The majority of middle-income seniors will not have enough money to cover essential living and medical expenses a decade from now, according to a recent study by researchers at the University of Chicago.
This group, which will soar to 14.4 million by 2029, desperately needs policy solutions to help them navigate expenses as they age, the study states.
But for some, home equity could alleviate the stress, researchers found.
The researchers found that 81% of middle-income seniors will have an annual income – which includes annuitized assets – of $60,000 or less. This is below the $62,000 the researchers project will be needed to pay for assisted living rent and out-of-pocket medical expenses 10 years from now.
But, if seniors were to draw upon their home equity to supplement existing income, only 54% of this same group would fall short of the threshold. (See the chart below for a breakdown of financial resources for those with and without home equity.)
But the researchers note a general reluctance among the older generation to tap into their home equity, even though it might alleviate their financial struggle.
“Many seniors treat housing equity differently from other financial resources and attempt to liquidate other income and assets before liquidating the equity,” the study notes. “Such housing equity may be the family home that some older adults keep as a nest egg to protect against future, unexpected financial hardship or wish to preserve for their children.”

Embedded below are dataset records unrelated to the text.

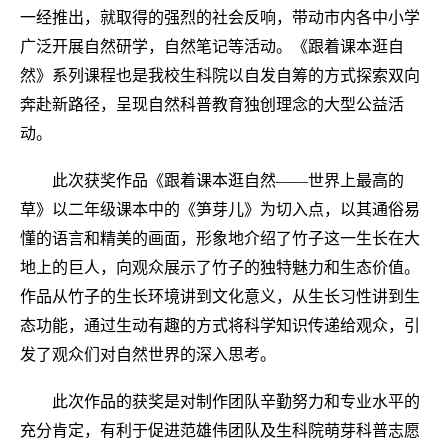
一经推出，就取得的强烈的社会反响，带动市内各中小学
广泛开展自然研学，自然笔记等活动。《跟着课本逛自
然》系列课程也是我校生科院以自发自筹的方式探索双向
奔赴新路径，呈现自然科普教育独创理念的大型公益活
动。
此次获奖作品《跟着课本逛自然——世界上最高的
草》以二年级课本中的《笋芽儿》为切入点，以其通俗易
懂的语言和精美的画面，形象地介绍了竹子这一生长在大
地上的巨人，向观众展示了竹子的独特魅力和生态价值。
作品从竹子的生长环境讲到文化意义，从生长习性讲到生
态功能，通过生动有趣的方式将科学知识传递给观众，引
发了观众们对自然世界的深入思考。
此次作品的获奖是对制作团队辛勤努力和专业水平的
充分肯定，有利于促进范雄伟团队及生科院萌芽科普志愿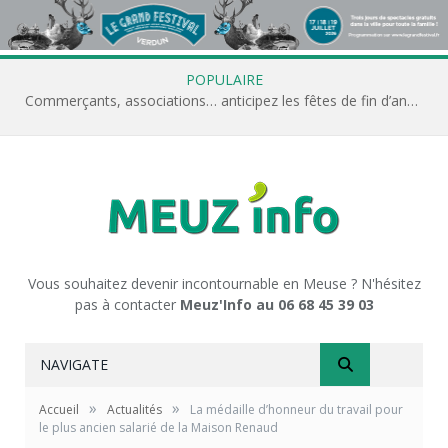
POPULAIRE
Commerçants, associations… anticipez les fêtes de fin d’année avec Meuz’Info
Vous souhaitez devenir incontournable en Meuse ? N'hésitez
pas à contacter
Meuz'Info au 06 68 45 39 03
NAVIGATE
»
»
Accueil
Actualités
La médaille d’honneur du travail pour
le plus ancien salarié de la Maison Renaud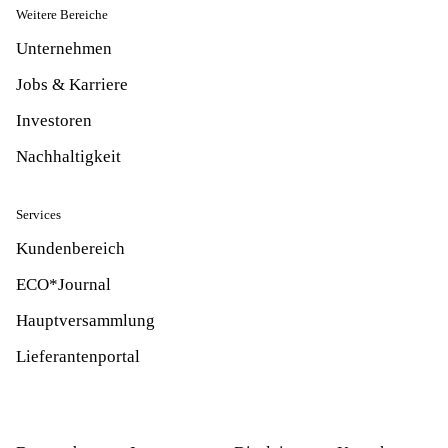
Weitere Bereiche
Unternehmen
Jobs & Karriere
Investoren
Nachhaltigkeit
Services
Kundenbereich
ECO*Journal
Hauptversammlung
Lieferantenportal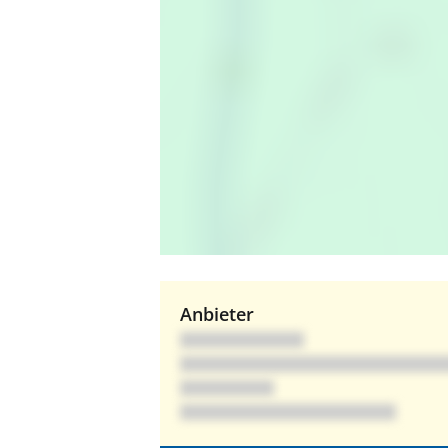
Anbieter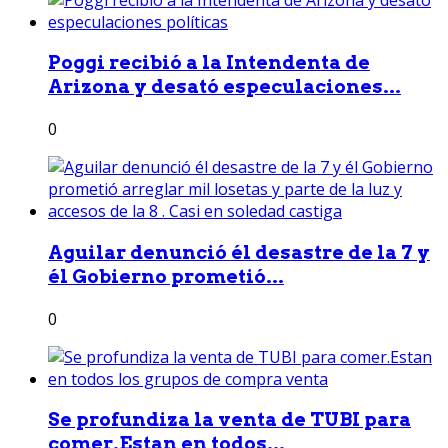
Poggi recibió a la Intendenta de
Arizona y desató especulaciones...
0
Aguilar denunció él desastre de la 7 y
él Gobierno prometió...
0
Se profundiza la venta de TUBI para
comer.Estan en todos...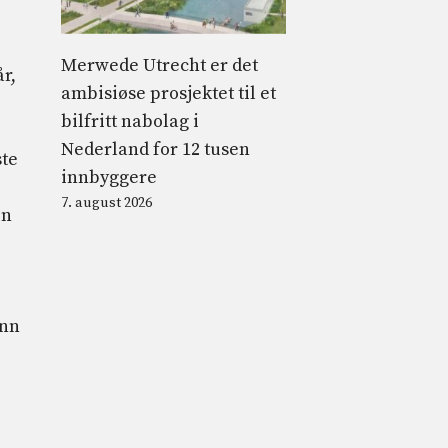
Merwede Utrecht er det
r,
ambisiøse prosjektet til et
bilfritt nabolag i
Nederland for 12 tusen
ste
innbyggere
7. august 2026
en
ann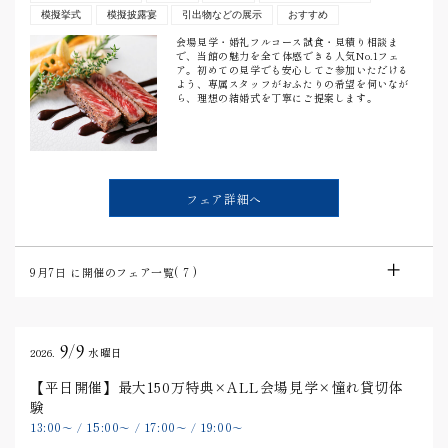
模擬挙式
模擬披露宴
引出物などの展示
おすすめ
会場見学・婚礼フルコース試食・見積り相談ま
で、当館の魅力を全て体感できる人気No.1フェ
ア。初めての見学でも安心してご参加いただける
よう、専属スタッフがおふたりの希望を伺いなが
ら、理想の結婚式を丁寧にご提案します。
フェア詳細へ
9月7日
に開催のフェア一覧(
7
)
9/9
2026.
水曜日
【平日開催】最大150万特典×ALL会場見学×憧れ貸切体
験
13:00
15:00
17:00
19:00
〜
/
〜
/
〜
/
〜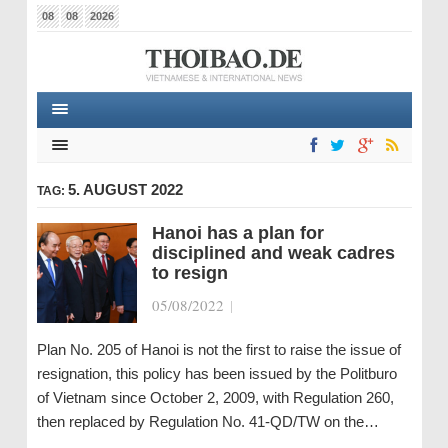
08
08
2026
5. AUGUST 2022
TAG:
Hanoi has a plan for
disciplined and weak cadres
to resign
05/08/2022
|
Plan No. 205 of Hanoi is not the first to raise the issue of
resignation, this policy has been issued by the Politburo
of Vietnam since October 2, 2009, with Regulation 260,
then replaced by Regulation No. 41-QD/TW on the…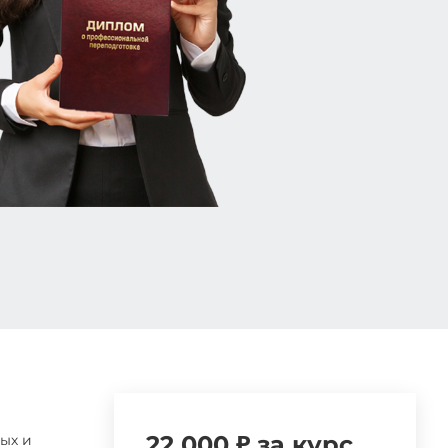
22 000 ₽ за курс
ых и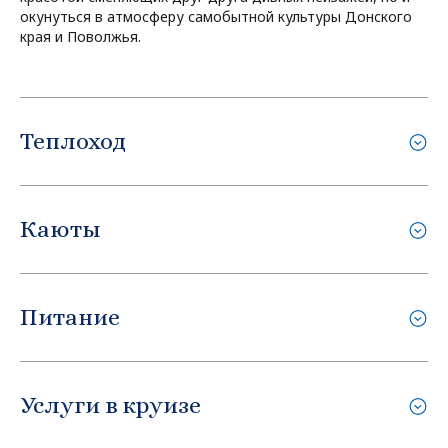
окунуться в атмосферу самобытной культуры Донского
края и Поволжья.
Теплоход
Каюты
Питание
Услуги в круизе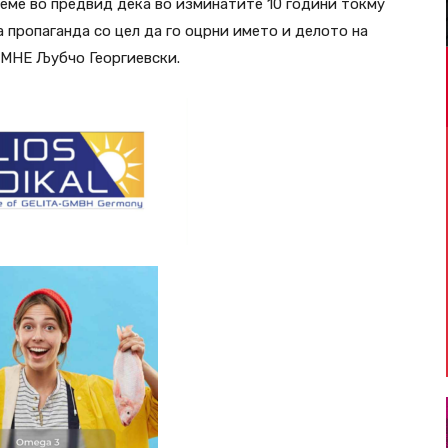
еме во предвид дека во изминатите 10 години токму
ропаганда со цел да го оцрни името и делото на
ПМНЕ Љубчо Георгиевски.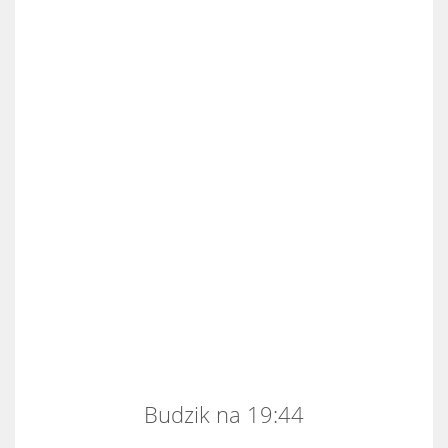
Budzik na 19:44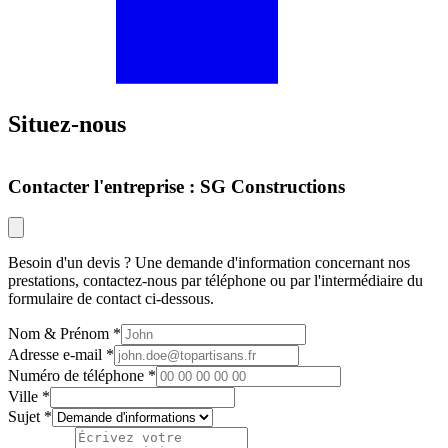
Situez-nous
Leaflet
Contacter l'entreprise : SG Constructions
Besoin d'un devis ? Une demande d'information concernant nos
prestations, contactez-nous par téléphone ou par l'intermédiaire du
formulaire de contact ci-dessous.
Nom & Prénom
Adresse e-mail
Numéro de téléphone
Ville
Sujet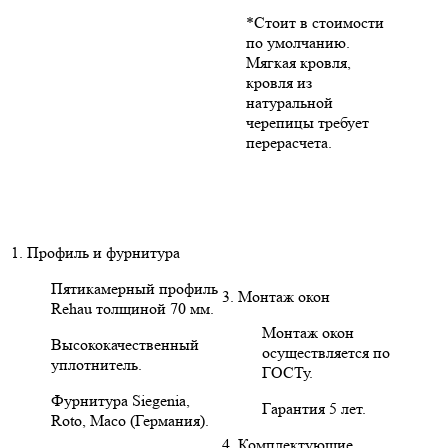
*Стоит в стоимости
по умолчанию.
Мягкая кровля,
кровля из
натуральной
черепицы требует
перерасчета.
1. Профиль и фурнитура
Пятикамерный профиль
3. Монтаж окон
Rehau толщиной 70 мм.
Монтаж окон
Высококачественный
осуществляется по
уплотнитель.
ГОСТу.
Фурнитура Siegenia,
Гарантия 5 лет.
Roto, Maco (Германия).
4. Комплектующие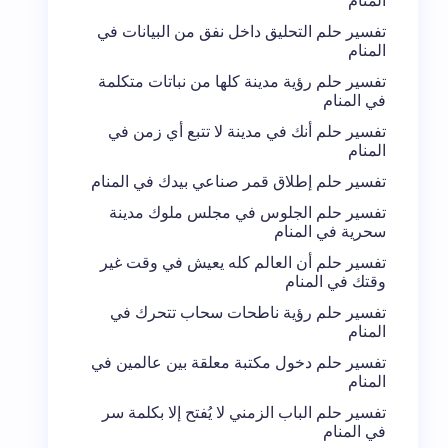
المنام
تفسير حلم التحليق داخل نفق من البيانات في
المنام
تفسير حلم رؤية مدينة كلها من نباتات متكلمة
في المنام
تفسير حلم أنك في مدينة لا تتبع أي زمن في
المنام
تفسير حلم إطلاق قمر صناعي بيدك في المنام
تفسير حلم الجلوس في مجلس ملوك مدينة
سحرية في المنام
تفسير حلم أن العالم كله يعيش في وقت غير
وقتك في المنام
تفسير حلم رؤية ناطحات سحاب تتحرك في
المنام
تفسير حلم دخول مكتبة معلقة بين عالمين في
المنام
تفسير حلم الباب الزمني لا يُفتح إلا بكلمة سر
في المنام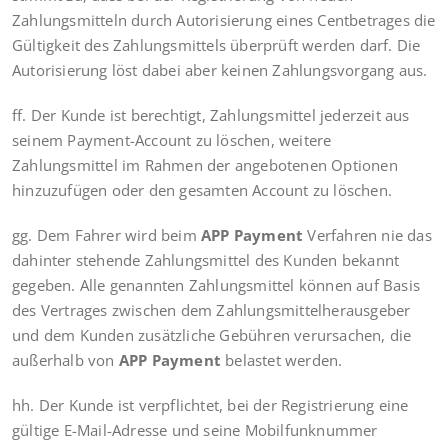
Zahlungsmitteln durch Autorisierung eines Centbetrages die
Gültigkeit des Zahlungsmittels überprüft werden darf. Die
Autorisierung löst dabei aber keinen Zahlungsvorgang aus.
ff. Der Kunde ist berechtigt, Zahlungsmittel jederzeit aus
seinem Payment-Account zu löschen, weitere
Zahlungsmittel im Rahmen der angebotenen Optionen
hinzuzufügen oder den gesamten Account zu löschen.
gg. Dem Fahrer wird beim
APP Payment
Verfahren nie das
dahinter stehende Zahlungsmittel des Kunden bekannt
gegeben. Alle genannten Zahlungsmittel können auf Basis
des Vertrages zwischen dem Zahlungsmittelherausgeber
und dem Kunden zusätzliche Gebühren verursachen, die
außerhalb von
APP Payment
belastet werden.
hh. Der Kunde ist verpflichtet, bei der Registrierung eine
gültige E-Mail-Adresse und seine Mobilfunknummer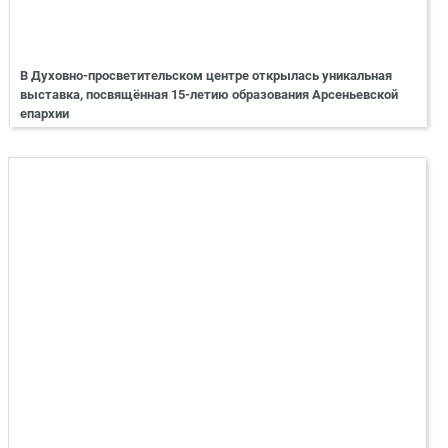
В Духовно-просветительском центре открылась уникальная
выставка, посвящённая 15-летию образования Арсеньевской
епархии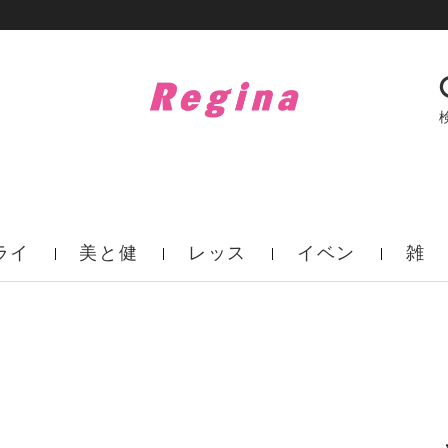
ライ
美と健
レッス
イベン
雑
フ
康
ン
ト
誌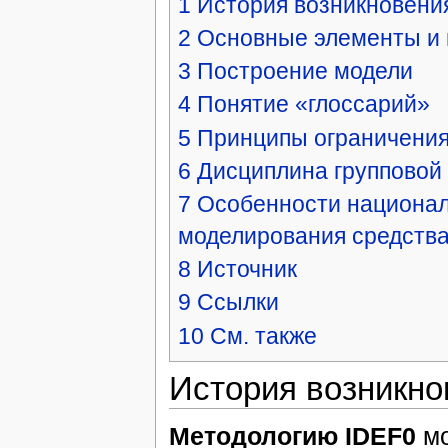
1
История возникновени
2
Основные элементы и 
3
Построение модели
4
Понятие «глоссарий»
5
Принципы ограничения
6
Дисциплина групповой
7
Особенности национал
моделирования средств
8
Источник
9
Ссылки
10
См. также
История возникно
Методологию IDEF0
мо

And, as they point out, more than half of middle-income seniors would still not have enough to cover expenses even if they did utilize their equity.
“As our results show, a large and growing cohort of middle-income seniors will have a gap between their housing and care needs and the financial resources to meet those needs, given today’s seniors housing options,” the study states.
“Creating and financing those solutions will require innovation from public and private stakeholders to bring more affordable seniors housing options to the market and to enable people at all income levels to access the care they need and want as they age,” they concluded.
Bob Kramer, founder of the National Investment Center for Seniors Housing Care, which helped finance the study, said the findings are a wake-up call.
“We still have a lot to learn about what the emerging ‘middle market’ wants from housing and personal care, but we know they don’t want to be forced to spend down into poverty, and we know that America cannot currently meet their needs,” said Kramer. “The future requires developing affordable housing and care options for middle-income seniors. This is a wake-up call to policymakers, real estate operators and investors.”